The two parks will be established around Christmas Island and the Cocos (Keeling) Islands in the Indian Ocean to the northwest of continental Australia. The new parks cover 740,000 square kilometers (286,000 square miles) of ocean.
The decision was immediately welcomed by conservation groups.
“Christmas and Cocos (Keeling) Islands are uniquely Australian and globally significant – there’s nowhere like them on Earth,” said Michelle Grady, Director of The Pew Charitable Trusts, in a statement. “Most famous for its annual red crab migration, Christmas Island was referred to as one of the 10 natural wonders of the world by David Attenborough himself. Its thriving rainforests, deserted beaches and fringing reef provide a haven for unique and rare seabirds, land crabs and marine life.”

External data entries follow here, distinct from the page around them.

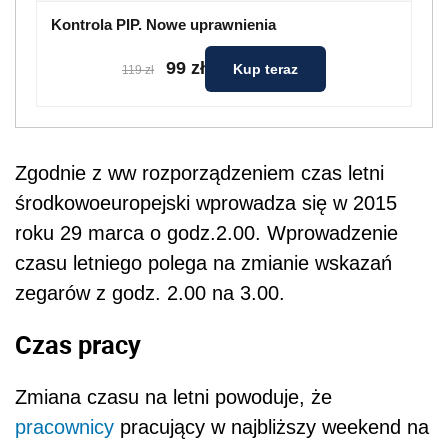
Kontrola PIP. Nowe uprawnienia
99 zł
Kup teraz
119 zł
Zgodnie z ww rozporządzeniem czas letni
środkowoeuropejski wprowadza się w 2015
roku 29 marca o godz.2.00. Wprowadzenie
czasu letniego polega na zmianie wskazań
zegarów z godz. 2.00 na 3.00.
Czas pracy
Zmiana czasu na letni powoduje, że
pracownicy
pracujący w najbliższy weekend na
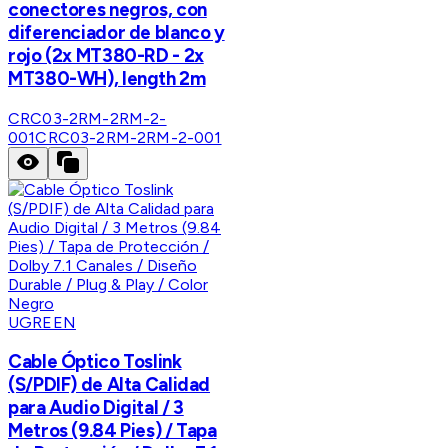
conectores negros, con
diferenciador de blanco y
rojo (2x MT380-RD - 2x
MT380-WH), length 2m
CRC03-2RM-2RM-2-
001
CRC03-2RM-2RM-2-001
UGREEN
Cable Óptico Toslink
(S/PDIF) de Alta Calidad
para Audio Digital / 3
Metros (9.84 Pies) / Tapa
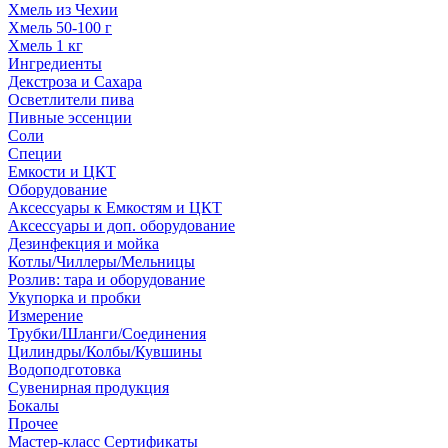
Хмель из Чехии
Хмель 50-100 г
Хмель 1 кг
Ингредиенты
Декстроза и Сахара
Осветлители пива
Пивные эссенции
Соли
Специи
Емкости и ЦКТ
Оборудование
Аксессуары к Емкостям и ЦКТ
Аксессуары и доп. оборудование
Дезинфекция и мойка
Котлы/Чиллеры/Мельницы
Розлив: тара и оборудование
Укупорка и пробки
Измерение
Трубки/Шланги/Соединения
Цилиндры/Колбы/Кувшины
Водоподготовка
Сувенирная продукция
Бокалы
Прочее
Мастер-класс Сертификаты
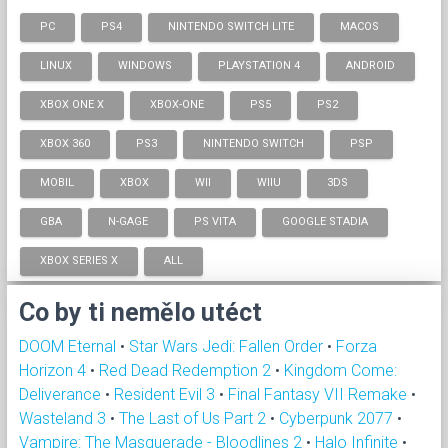
PC
PS4
NINTENDO SWITCH LITE
MACOS
LINUX
WINDOWS
PLAYSTATION 4
ANDROID
XBOX ONE X
XBOX-ONE
PS5
PS2
XBOX 360
PS3
NINTENDO SWITCH
PSP
MOBIL
XBOX
WII
WIIU
3DS
GBA
N-GAGE
PS VITA
GOOGLE STADIA
XBOX SERIES X
ALL
Co by ti nemělo utéct
DOOM Eternal
•
Star Wars Jedi: Fallen Order
•
Forza
Horizon 4
•
Red Dead Redemption 2
•
Kingdom Come:
Deliverance
•
Resident Evil 3
•
Final Fantasy VII Remake
•
Wasteland 3
•
The Last of Us Part 2
•
Cyberpunk 2077
•
Vampire: The Masquerade - Bloodlines 2
•
Halo Infinite
•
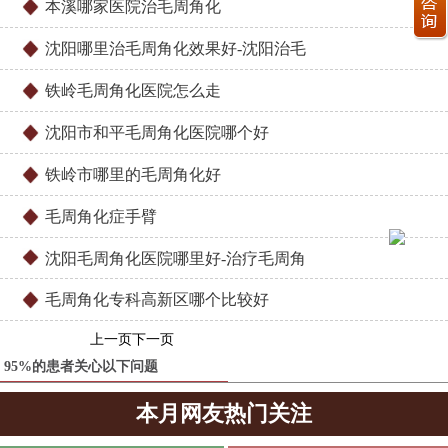
本溪哪家医院治毛周角化
沈阳哪里治毛周角化效果好-沈阳治毛
铁岭毛周角化医院怎么走
沈阳市和平毛周角化医院哪个好
铁岭市哪里的毛周角化好
毛周角化症手臂
沈阳毛周角化医院哪里好-治疗毛周角
毛周角化专科高新区哪个比较好
上一页
下一页
95%的患者关心以下问题
本月网友热门关注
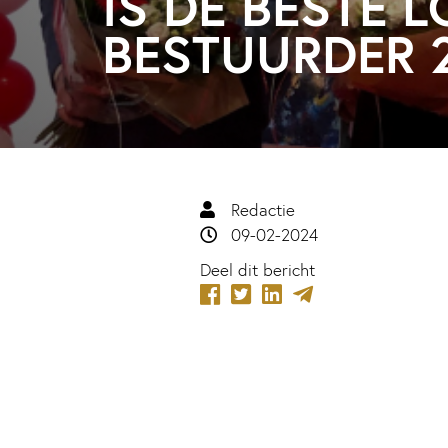
IS DE BESTE 
BESTUURDER 
Redactie
09-02-2024
Deel dit bericht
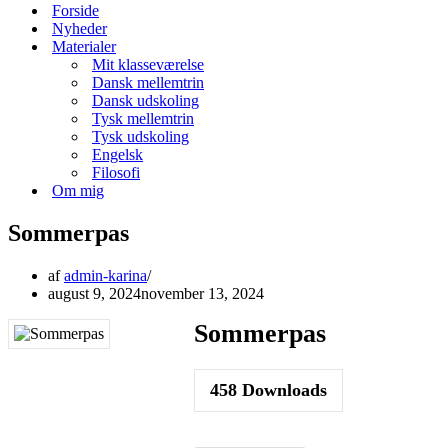
menu
Forside
Nyheder
Materialer
Mit klasseværelse
Dansk mellemtrin
Dansk udskoling
Tysk mellemtrin
Tysk udskoling
Engelsk
Filosofi
Om mig
Sommerpas
af
admin-karina
august 9, 2024
november 13, 2024
Sommerpas
458
Downloads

“Christmas and the Cocos (Keeling) Islands are recognised as globally significant standout natural wonders,” added Darren Kindleysides, CEO of the Australian Marine Conservation Society, in a statement. “Oceans across the globe are in deep trouble from pollution, overfishing, habitat loss and the very real and immediate impacts of climate change. Establishing marine parks to provide a safe haven for our marine life is critical in helping stop our oceans reaching a tipping point.”
Christabel Mitchell, Director of the Save Our Marine Life Alliance, applauded the move but urged the Australian government to work “collaboratively” with local communities to “co-design” the protected areas.
“Healthy oceans and sustainable fishing are central to the Christmas and Cocos Islanders’ way of life, their culture and their livelihoods,” said Mitchell in a statement.
“Creating world-class marine parks for this region will provide crucial protection for a wealth of marine life, make a significant global contribution to the health of our oceans and support the local communities’ culture and aspirations,” said Mitchell. “We look forward to working with the government and the island communities to preserve this unique part of Australia, for our marine life and future generations.”
The new parks will bring the percentage of Australian waters under protection from 37 percent to 45 percent. Conservation groups around the world are pushing for the protection of 30 percent of global oceans and land mass by 2030.